Stavros Theodorakis, leader of the centre-left To Potami party, predicted the package would pass by a large majority, though that may only come because of expected support from mainstream opposition parties.
In a copy of the submission obtained by the Financial Times, Euclid Tsakalotos, the new Greek finance minister, vows to press ahead with several reforms — including pension reforms and tax increases — early next week, even before a final bailout agreement could be reached.
In a two-page letter accompanying the submission, Mr Tsakalotos said the quick passage of the reforms was intended “as a first element in a trust-building exercise with our partners”.

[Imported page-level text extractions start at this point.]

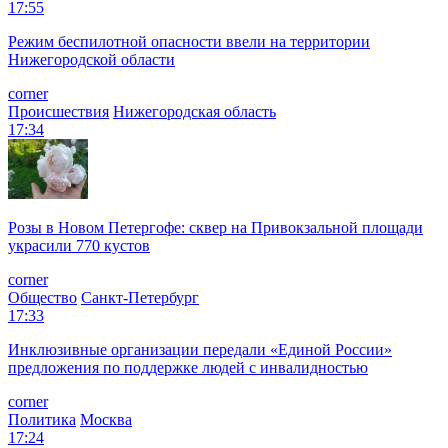
17:55
Режим беспилотной опасности ввели на территории
Нижегородской области
corner
Происшествия
Нижегородская область
17:34
Розы в Новом Петергофе: сквер на Привокзальной площади
украсили 770 кустов
corner
Общество
Санкт-Петербург
17:33
Инклюзивные организации передали «Единой России»
предложения по поддержке людей с инвалидностью
corner
Политика
Москва
17:24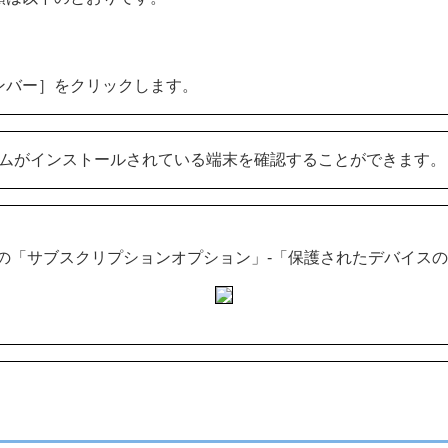
メンバー］をクリックします。
ラムがインストールされている端末を確認することができます。
の「サブスクリプションオプション」-「保護されたデバイス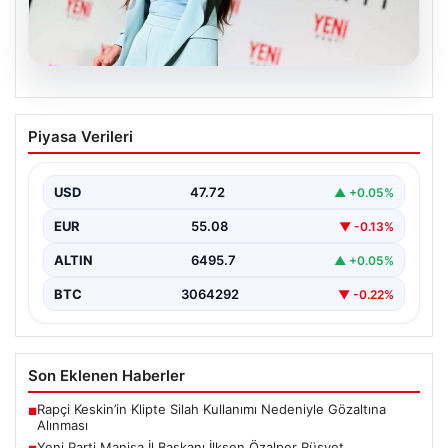
05.08.2026
Yeni Parti Manisa İl Başkanı İlksen
Piyasa Verileri
Özalper Rüşvet Soruşturması
Kapsamında Gözaltına Alındı
USD
47.72
▲ +0.05%
Manisa’da devam eden rüşvet soruşturması önemli bir
gelişmeyle genişledi. Yeni Parti Manisa İl Başkanı…
EUR
55.08
▼ -0.13%
ALTIN
6495.7
▲ +0.05%
BTC
3064292
▼ -0.22%
Son Eklenen Haberler
Rapçi Keskin’in Klipte Silah Kullanımı Nedeniyle Gözaltına
■
Alınması
Yeni Parti Manisa İl Başkanı İlksen Özalper Rüşvet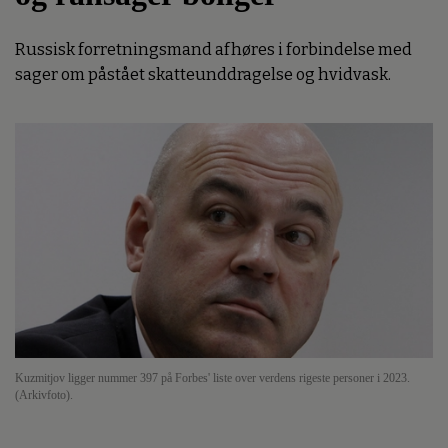
Russisk forretningsmand afhøres i forbindelse med
sager om påstået skatteunddragelse og hvidvask.
Kuzmitjov ligger nummer 397 på Forbes' liste over verdens rigeste personer i 2023.
(Arkivfoto).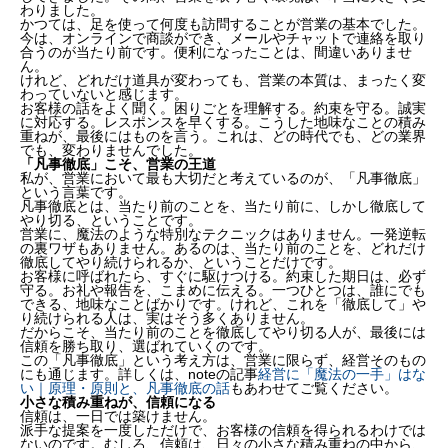
わりました。
かつては、足を使って何度も訪問することが営業の基本でした。
今は、オンラインで商談ができ、メールやチャットで連絡を取り
合うのが当たり前です。便利になったことは、間違いありませ
ん。
けれど、どれだけ道具が変わっても、営業の本質は、まったく変
わっていないと感じます。
お客様の話をよく聞く。困りごとを理解する。約束を守る。誠実
に対応する。レスポンスを早くする。こうした地味なことの積み
重ねが、最後にはものを言う。これは、どの時代でも、どの業界
でも、変わりませんでした。
「凡事徹底」こそ、営業の王道
私が、営業において最も大切だと考えているのが、「凡事徹底」
という言葉です。
凡事徹底とは、当たり前のことを、当たり前に、しかし徹底して
やり切る、ということです。
営業に、魔法のような特別なテクニックはありません。一発逆転
の裏ワザもありません。あるのは、当たり前のことを、どれだけ
徹底してやり続けられるか、ということだけです。
お客様に呼ばれたら、すぐに駆けつける。約束した期日は、必ず
守る。お礼や報告を、こまめに伝える。一つひとつは、誰にでも
できる、地味なことばかりです。けれど、これを「徹底して」や
り続けられる人は、実はそう多くありません。
だからこそ、当たり前のことを徹底してやり切る人が、最後には
信頼を勝ち取り、選ばれていくのです。
この「凡事徹底」という考え方は、営業に限らず、経営そのもの
にも通じます。詳しくは、noteの記事
経営に「魔法の一手」はな
い｜原理・原則と、凡事徹底の話
もあわせてご覧ください。
小さな積み重ねが、信頼になる
信頼は、一日では築けません。
派手な提案を一度しただけで、お客様の信頼を得られるわけでは
ないのです。むしろ、信頼は、日々の小さな積み重ねの中から、
道具は変わっても、本質は変わらない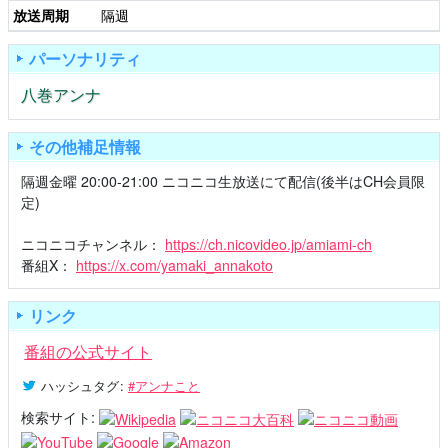
放送周期
隔週
パーソナリティ
八巻アンナ
その他補足情報
隔週金曜 20:00-21:00 ニコニコ生放送にて配信(後半はCH会員限
定)
ニコニコチャンネル：
https://ch.nicovideo.jp/amiami-ch
番組X：
https://x.com/yamaki_annakoto
リンク
番組の公式サイト
ハッシュタグ
:
#アンナこと
検索サイト: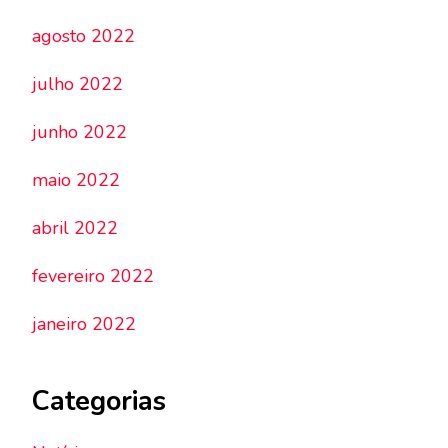
agosto 2022
julho 2022
junho 2022
maio 2022
abril 2022
fevereiro 2022
janeiro 2022
Categorias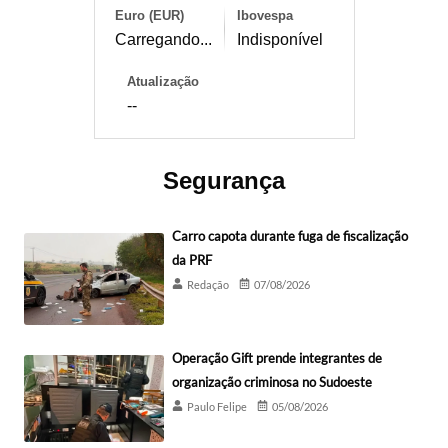
Euro (EUR)
Ibovespa
Carregando...
Indisponível
Atualização
--
Segurança
Carro capota durante fuga de fiscalização
da PRF
Redação
07/08/2026
Operação Gift prende integrantes de
organização criminosa no Sudoeste
Paulo Felipe
05/08/2026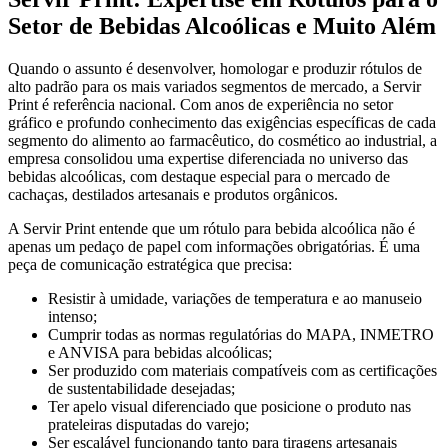
Setor de Bebidas Alcoólicas e Muito Além
Quando o assunto é desenvolver, homologar e produzir rótulos de
alto padrão para os mais variados segmentos de mercado, a Servir
Print é referência nacional. Com anos de experiência no setor
gráfico e profundo conhecimento das exigências específicas de cada
segmento do alimento ao farmacêutico, do cosmético ao industrial, a
empresa consolidou uma expertise diferenciada no universo das
bebidas alcoólicas, com destaque especial para o mercado de
cachaças, destilados artesanais e produtos orgânicos.
A Servir Print entende que um rótulo para bebida alcoólica não é
apenas um pedaço de papel com informações obrigatórias. É uma
peça de comunicação estratégica que precisa:
Resistir à umidade, variações de temperatura e ao manuseio
intenso;
Cumprir todas as normas regulatórias do MAPA, INMETRO
e ANVISA para bebidas alcoólicas;
Ser produzido com materiais compatíveis com as certificações
de sustentabilidade desejadas;
Ter apelo visual diferenciado que posicione o produto nas
prateleiras disputadas do varejo;
Ser escalável funcionando tanto para tiragens artesanais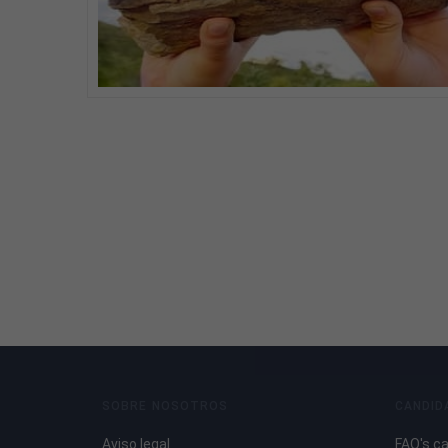
SOBRE NOSOTROS
CANDID
Aviso legal
FAQ's c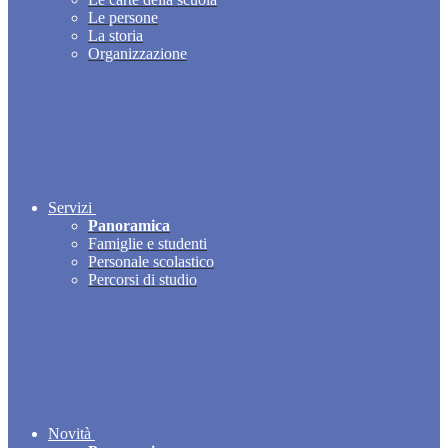
Le persone
La storia
Organizzazione
Servizi
Panoramica
Famiglie e studenti
Personale scolastico
Percorsi di studio
Novità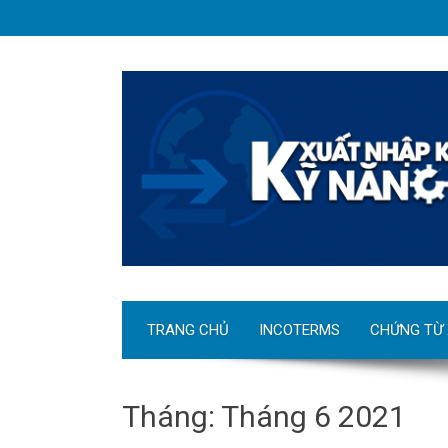
TRANG CHỦ
INCOTERMS
CHỨNG TỪ
Tháng:
Tháng 6 2021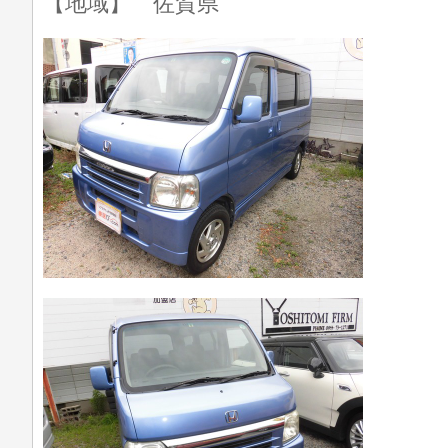
【地域】 佐賀県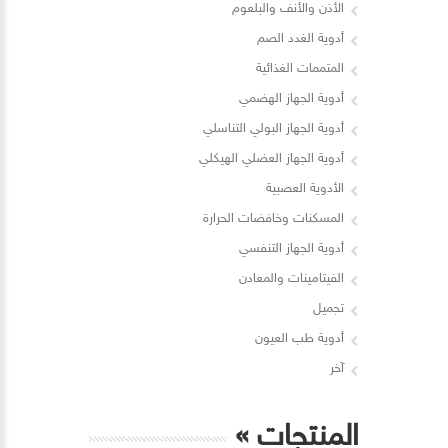
الأذن والأنف والبلعوم
أدوية الغدد الصم
المتممات الغذائية
أدوية الجهاز الهضمي
أدوية الجهاز البولي التناسلي
أدوية الجهاز العضلي الهيكلي
الأدوية العصبية
المسكنات وخافضات الحرارة
أدوية الجهاز التنفسي
الفيتامينات والمعادن
تجميل
أدوية طب العيون
آخر
المنتجات
»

The initial measures are likely to include an overhaul of Greece’s complicated value added tax system — though the plan seeks to maintain special discounts for small, remote islands — and phasing out the pension system’s “solidarity grant” to poorer pensioners by December 2019.
Tellingly, none of the documents submitted to creditors, including Mr Tsakalotos’s letter and a separate missive from Mr Tsipras, contain any mention of debt relief — one of the primary demands of Yanis Varoufakis, former finance minister.
According to officials briefed on the Greek plans, which include a 13-page list of specific reforms, the new submission was compiled with the assistance of the European Commission and the French government. These two are leading a small camp trying to overcome a growing tide of scepticism and mistrust among eurozone governments.